Anche il volume degli scambi tra la Turchia e l’Africa è aumentato, da 5,4 miliardi di dollari nel 2003 a quasi 41 miliardi di dollari nel 2022. Secondo le prime stime, questa cifra dovrebbe aver raggiunto i 50 miliardi di dollari nel 2023.
La Turchia ha utilizzato diversi canali per aumentare la propria presenza e influenza in Africa. In primo luogo ha rafforzato i suoi rapporti diplomatici con i Paesi del continente, a volte giocando sul tessuto della fraternità musulmana, a volte sul registro anticolonialista: oggi sono 44 le ambasciate turche in Africa e la Turchia è attualmente il quarto Paese più rappresentato diplomaticamente nel continente dopo Cina, Stati Uniti e Francia. Sono state inoltre organizzate tre edizioni del vertice economico Turchia-Africa e negli ultimi vent’anni si sono svolte quasi 40 visite ufficiali di alti funzionari turchi in vari Paesi africani.

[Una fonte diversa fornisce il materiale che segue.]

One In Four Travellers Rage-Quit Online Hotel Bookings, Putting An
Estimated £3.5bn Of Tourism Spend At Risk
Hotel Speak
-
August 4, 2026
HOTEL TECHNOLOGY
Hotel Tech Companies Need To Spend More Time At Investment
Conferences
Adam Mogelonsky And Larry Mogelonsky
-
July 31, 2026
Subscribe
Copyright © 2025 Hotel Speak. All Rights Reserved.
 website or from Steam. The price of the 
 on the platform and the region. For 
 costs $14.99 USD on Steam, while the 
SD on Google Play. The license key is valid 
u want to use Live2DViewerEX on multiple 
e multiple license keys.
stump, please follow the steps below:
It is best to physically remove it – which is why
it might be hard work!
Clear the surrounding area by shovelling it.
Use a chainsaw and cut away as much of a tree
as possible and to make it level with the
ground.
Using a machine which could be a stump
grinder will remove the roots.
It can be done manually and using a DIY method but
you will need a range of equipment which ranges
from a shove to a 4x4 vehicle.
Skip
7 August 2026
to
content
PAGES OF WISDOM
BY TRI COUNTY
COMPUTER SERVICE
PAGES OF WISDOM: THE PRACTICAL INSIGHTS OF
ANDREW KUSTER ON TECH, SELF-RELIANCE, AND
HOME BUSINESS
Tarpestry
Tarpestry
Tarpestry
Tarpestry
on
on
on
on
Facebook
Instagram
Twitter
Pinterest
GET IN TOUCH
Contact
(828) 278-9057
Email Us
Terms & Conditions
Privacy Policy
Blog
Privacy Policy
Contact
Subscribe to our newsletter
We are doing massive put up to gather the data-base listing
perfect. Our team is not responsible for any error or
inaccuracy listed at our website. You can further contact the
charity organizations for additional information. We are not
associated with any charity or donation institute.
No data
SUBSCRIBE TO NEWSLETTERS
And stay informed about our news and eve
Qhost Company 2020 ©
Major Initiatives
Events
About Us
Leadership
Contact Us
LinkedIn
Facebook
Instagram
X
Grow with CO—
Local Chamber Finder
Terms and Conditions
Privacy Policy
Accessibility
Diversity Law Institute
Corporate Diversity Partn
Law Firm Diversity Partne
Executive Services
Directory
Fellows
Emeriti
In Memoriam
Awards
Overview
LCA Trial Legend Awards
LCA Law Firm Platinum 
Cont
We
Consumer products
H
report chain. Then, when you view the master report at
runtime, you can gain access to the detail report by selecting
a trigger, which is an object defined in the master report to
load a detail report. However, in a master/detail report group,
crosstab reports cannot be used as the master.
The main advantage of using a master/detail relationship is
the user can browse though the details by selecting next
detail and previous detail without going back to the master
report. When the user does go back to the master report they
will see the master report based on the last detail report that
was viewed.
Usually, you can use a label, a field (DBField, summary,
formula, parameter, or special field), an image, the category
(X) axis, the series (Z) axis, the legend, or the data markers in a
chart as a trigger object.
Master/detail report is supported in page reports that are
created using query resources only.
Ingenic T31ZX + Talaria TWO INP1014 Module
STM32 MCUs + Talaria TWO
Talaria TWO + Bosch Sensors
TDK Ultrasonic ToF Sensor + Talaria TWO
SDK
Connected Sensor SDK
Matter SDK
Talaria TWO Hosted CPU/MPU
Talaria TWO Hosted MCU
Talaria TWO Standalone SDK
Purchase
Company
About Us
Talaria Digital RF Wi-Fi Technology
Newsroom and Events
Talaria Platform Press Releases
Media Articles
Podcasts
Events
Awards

La presenza turca in Africa è anche militare: l’esercito turco fornisce addestramento ad alcune forze di sicurezza africane, come nel caso della Libia e della Somalia: a Mogadiscio la Turchia ha costruito un centro di addestramento militare per addestrare l’esercito somalo nella lotta contro il gruppo Al-Shabaab e Ankara è anche un importante esportatore di armi, in particolare con i famosi droni Bayraktar Tb2 e i veicoli blindati Kirpi.
Inoltre, la Turchia utilizza strumenti di soft power, come molte altre potenze, nei suoi rapporti con l’Africa: la Fondazione Maarif, che dipende dallo Stato, ha aperto quasi 180 scuole in una trentina di Paesi africani e centinaia di studenti africani vengono incoraggiati, ogni anno, attraverso l’assegnazione di borse di studio, a proseguire gli studi nelle università turche.